[[ Material for this task, beginning ]]
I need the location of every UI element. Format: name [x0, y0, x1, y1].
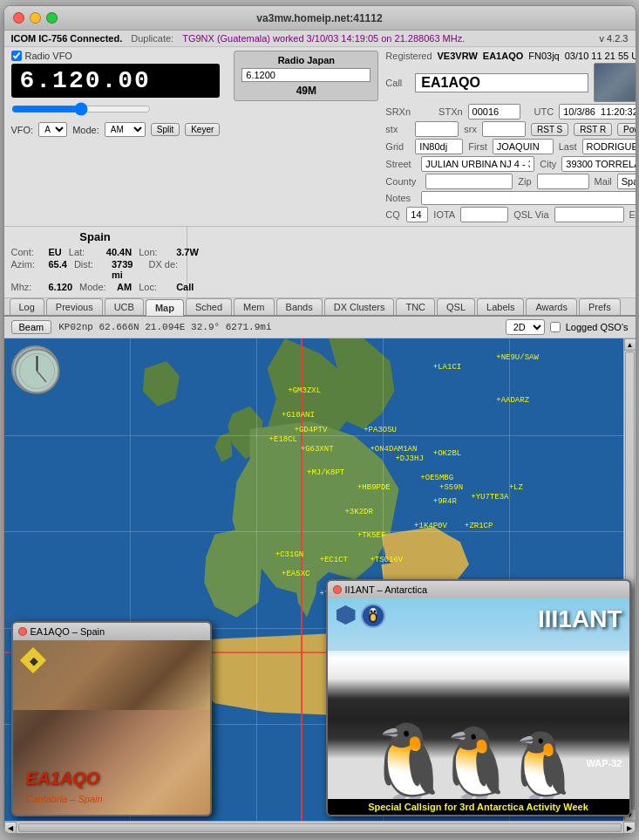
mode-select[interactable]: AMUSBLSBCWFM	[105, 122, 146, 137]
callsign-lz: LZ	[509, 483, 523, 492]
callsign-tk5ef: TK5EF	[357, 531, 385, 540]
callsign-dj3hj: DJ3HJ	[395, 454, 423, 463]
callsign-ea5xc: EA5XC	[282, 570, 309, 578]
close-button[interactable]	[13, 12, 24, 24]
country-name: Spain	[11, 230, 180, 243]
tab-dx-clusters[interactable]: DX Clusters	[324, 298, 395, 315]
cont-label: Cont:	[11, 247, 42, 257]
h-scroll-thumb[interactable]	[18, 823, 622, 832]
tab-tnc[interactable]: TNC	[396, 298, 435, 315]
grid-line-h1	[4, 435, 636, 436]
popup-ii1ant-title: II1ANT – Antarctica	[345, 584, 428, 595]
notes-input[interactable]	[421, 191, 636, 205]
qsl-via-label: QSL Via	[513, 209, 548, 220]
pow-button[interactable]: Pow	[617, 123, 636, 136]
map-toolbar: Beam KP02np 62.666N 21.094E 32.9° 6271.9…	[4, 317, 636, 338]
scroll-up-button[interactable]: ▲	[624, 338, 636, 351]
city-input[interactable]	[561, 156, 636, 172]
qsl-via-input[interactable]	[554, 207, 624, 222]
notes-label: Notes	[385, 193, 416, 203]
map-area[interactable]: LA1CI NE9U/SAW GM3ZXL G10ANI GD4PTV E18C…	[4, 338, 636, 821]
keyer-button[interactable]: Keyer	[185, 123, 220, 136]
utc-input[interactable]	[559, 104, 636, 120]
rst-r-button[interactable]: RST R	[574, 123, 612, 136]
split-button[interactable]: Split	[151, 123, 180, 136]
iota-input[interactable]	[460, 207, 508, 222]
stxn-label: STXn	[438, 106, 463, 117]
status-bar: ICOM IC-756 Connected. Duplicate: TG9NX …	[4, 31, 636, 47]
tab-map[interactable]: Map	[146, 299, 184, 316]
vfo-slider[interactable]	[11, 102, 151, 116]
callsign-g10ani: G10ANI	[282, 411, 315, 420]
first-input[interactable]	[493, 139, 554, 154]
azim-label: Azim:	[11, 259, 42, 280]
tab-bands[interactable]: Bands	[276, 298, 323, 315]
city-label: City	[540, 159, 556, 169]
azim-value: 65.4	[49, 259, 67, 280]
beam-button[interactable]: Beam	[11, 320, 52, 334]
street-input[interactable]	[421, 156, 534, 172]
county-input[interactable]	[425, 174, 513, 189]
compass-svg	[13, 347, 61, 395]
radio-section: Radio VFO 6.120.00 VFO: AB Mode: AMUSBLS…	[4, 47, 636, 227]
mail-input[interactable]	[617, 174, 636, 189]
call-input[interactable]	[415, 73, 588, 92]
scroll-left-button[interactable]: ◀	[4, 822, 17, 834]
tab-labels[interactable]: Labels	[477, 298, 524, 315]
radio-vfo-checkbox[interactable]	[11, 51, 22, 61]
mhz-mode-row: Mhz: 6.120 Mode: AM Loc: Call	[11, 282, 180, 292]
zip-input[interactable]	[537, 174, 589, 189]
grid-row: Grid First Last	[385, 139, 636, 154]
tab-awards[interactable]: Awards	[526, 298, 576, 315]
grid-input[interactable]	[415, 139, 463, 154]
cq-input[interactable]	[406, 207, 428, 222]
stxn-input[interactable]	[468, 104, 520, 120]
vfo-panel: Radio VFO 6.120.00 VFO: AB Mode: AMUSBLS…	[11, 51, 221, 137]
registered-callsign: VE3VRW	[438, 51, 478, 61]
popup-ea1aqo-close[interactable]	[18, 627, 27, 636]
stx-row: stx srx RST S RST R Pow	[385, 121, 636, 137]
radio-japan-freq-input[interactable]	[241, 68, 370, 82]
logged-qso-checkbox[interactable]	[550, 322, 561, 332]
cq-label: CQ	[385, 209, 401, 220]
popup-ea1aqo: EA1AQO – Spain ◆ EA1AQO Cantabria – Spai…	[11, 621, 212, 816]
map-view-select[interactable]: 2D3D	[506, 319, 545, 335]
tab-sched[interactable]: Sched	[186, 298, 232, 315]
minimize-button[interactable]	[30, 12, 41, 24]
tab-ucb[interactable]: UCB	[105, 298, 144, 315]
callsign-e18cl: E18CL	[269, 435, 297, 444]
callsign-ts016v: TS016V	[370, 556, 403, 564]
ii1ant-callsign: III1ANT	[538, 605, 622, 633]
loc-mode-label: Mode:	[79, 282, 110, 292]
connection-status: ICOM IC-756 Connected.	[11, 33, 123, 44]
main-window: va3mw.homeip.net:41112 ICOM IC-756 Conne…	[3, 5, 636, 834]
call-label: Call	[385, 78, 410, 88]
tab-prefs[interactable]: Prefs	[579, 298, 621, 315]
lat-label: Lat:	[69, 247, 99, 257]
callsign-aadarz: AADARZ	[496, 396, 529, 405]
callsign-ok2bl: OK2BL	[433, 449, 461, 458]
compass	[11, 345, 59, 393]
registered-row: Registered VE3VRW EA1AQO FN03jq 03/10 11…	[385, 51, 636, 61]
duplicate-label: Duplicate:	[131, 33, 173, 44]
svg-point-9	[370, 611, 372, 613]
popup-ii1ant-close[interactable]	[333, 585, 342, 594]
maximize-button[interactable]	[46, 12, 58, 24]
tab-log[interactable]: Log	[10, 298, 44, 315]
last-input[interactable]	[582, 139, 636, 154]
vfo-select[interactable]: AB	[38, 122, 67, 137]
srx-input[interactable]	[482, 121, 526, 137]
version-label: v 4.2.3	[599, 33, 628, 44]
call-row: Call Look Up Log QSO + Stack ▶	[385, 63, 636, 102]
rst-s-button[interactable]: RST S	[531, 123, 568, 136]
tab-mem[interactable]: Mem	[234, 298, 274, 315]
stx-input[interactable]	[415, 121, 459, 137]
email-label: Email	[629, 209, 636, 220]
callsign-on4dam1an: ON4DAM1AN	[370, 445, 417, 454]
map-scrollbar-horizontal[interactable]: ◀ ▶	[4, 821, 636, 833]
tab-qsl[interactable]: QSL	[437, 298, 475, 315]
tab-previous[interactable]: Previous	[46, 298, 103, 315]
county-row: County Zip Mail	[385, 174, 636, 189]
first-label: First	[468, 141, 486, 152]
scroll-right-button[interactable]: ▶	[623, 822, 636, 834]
[[ Material for this task, end ]]
[[ Material for this task, beginning ]]
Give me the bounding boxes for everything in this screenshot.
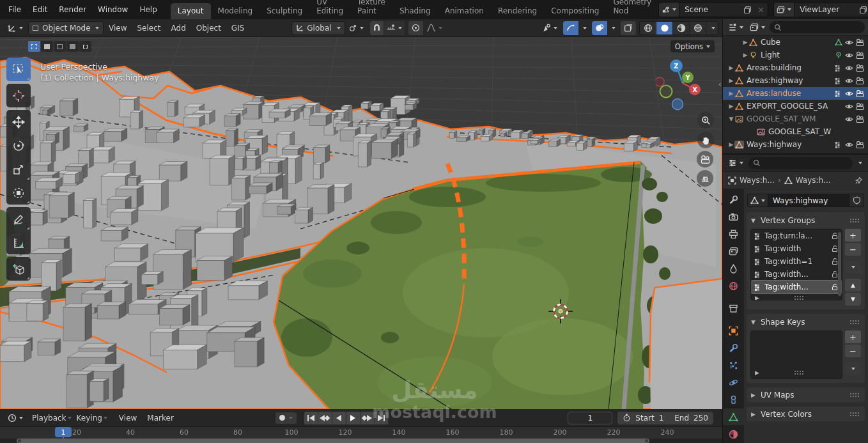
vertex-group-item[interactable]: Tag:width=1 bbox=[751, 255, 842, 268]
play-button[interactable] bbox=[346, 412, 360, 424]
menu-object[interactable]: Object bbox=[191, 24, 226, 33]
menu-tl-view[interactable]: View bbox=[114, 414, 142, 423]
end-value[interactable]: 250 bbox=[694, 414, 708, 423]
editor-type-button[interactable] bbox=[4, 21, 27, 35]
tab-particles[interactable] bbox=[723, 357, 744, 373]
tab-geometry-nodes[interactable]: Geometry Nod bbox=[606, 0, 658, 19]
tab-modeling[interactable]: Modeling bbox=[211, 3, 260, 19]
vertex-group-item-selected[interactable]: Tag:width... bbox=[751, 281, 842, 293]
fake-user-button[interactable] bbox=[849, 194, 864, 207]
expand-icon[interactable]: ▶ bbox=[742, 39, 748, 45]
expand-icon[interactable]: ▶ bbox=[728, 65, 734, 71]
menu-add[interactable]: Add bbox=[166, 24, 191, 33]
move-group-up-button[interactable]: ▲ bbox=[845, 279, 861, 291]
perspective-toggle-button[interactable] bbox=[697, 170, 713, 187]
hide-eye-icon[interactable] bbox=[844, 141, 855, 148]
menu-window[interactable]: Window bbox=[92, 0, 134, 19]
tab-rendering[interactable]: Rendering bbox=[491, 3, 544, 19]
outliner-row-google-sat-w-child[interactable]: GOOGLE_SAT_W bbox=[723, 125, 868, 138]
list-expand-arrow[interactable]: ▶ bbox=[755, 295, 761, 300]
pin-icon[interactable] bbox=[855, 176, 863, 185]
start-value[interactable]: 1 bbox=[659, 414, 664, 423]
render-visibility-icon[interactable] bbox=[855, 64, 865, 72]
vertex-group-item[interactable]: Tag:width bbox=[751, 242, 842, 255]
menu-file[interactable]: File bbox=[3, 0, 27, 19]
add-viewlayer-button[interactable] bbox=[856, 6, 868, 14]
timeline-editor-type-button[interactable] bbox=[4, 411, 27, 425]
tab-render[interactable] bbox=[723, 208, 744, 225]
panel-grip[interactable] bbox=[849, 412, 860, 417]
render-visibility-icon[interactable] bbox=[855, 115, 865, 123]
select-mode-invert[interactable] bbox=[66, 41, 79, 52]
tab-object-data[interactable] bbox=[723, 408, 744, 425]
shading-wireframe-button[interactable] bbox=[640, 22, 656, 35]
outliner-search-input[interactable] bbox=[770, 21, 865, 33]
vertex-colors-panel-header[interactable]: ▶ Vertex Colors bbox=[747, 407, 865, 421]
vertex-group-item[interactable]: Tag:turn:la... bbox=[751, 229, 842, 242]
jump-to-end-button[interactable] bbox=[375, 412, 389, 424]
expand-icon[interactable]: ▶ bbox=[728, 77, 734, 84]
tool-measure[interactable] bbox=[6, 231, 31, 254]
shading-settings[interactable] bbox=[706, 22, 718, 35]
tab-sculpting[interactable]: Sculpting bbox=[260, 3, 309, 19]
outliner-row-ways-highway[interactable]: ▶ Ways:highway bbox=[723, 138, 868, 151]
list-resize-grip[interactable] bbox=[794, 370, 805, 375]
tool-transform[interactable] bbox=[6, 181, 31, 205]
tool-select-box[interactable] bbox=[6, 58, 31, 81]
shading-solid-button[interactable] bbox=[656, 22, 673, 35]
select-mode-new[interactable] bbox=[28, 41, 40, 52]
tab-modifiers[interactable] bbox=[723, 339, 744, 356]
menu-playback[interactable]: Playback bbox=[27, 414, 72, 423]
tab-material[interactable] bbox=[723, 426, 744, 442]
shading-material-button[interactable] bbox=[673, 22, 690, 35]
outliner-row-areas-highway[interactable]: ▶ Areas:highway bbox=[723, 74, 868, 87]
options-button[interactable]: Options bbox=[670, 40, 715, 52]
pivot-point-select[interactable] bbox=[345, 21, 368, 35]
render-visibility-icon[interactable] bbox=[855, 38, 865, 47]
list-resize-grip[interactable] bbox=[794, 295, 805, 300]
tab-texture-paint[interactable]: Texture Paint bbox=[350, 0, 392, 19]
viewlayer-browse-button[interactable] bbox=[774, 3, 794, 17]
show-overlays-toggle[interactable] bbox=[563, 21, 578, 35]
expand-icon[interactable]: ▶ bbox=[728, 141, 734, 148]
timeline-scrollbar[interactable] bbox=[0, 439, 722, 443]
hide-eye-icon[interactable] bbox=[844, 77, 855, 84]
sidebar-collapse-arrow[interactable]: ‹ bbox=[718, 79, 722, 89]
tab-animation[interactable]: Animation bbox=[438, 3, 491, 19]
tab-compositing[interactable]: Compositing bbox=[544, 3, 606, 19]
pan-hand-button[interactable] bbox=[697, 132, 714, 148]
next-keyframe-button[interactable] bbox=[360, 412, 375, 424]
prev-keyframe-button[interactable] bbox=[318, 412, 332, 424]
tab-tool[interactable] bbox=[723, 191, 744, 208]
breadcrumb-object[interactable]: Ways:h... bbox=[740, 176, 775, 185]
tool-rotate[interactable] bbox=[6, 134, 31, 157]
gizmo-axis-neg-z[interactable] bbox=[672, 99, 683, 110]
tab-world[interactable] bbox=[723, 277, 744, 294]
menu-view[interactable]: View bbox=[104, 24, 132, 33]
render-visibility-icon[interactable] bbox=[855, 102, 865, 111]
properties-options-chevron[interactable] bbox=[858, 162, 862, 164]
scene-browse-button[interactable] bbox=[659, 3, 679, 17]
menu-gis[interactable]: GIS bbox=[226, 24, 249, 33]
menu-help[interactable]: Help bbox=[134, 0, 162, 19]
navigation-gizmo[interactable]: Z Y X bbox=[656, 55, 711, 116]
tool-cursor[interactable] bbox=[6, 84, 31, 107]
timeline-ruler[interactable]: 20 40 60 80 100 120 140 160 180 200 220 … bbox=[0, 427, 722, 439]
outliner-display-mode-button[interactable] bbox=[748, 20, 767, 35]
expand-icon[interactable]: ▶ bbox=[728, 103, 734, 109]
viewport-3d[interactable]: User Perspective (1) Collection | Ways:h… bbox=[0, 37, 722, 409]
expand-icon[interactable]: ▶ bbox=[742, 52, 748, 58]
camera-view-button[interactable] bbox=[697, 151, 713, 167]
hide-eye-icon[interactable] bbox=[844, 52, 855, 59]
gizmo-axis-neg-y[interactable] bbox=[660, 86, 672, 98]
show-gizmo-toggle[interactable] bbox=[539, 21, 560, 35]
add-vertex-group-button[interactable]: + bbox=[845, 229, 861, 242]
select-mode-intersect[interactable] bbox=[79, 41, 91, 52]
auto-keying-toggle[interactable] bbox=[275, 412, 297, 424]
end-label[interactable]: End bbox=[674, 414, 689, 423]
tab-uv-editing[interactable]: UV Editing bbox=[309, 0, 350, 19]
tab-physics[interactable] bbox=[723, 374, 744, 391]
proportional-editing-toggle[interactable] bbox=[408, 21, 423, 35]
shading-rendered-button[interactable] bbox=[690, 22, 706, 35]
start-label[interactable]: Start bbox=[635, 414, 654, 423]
[[ Material for this task, end ]]
- Exercise brief
Only the lines that hold the word "width" are wanted; each should be pulled from the records.

- The answer
vertex-group-item[interactable]: Tag:width=1 bbox=[751, 255, 842, 268]
vertex-group-item-selected[interactable]: Tag:width... bbox=[751, 281, 842, 293]
vertex-group-item[interactable]: Tag:width bbox=[751, 242, 842, 255]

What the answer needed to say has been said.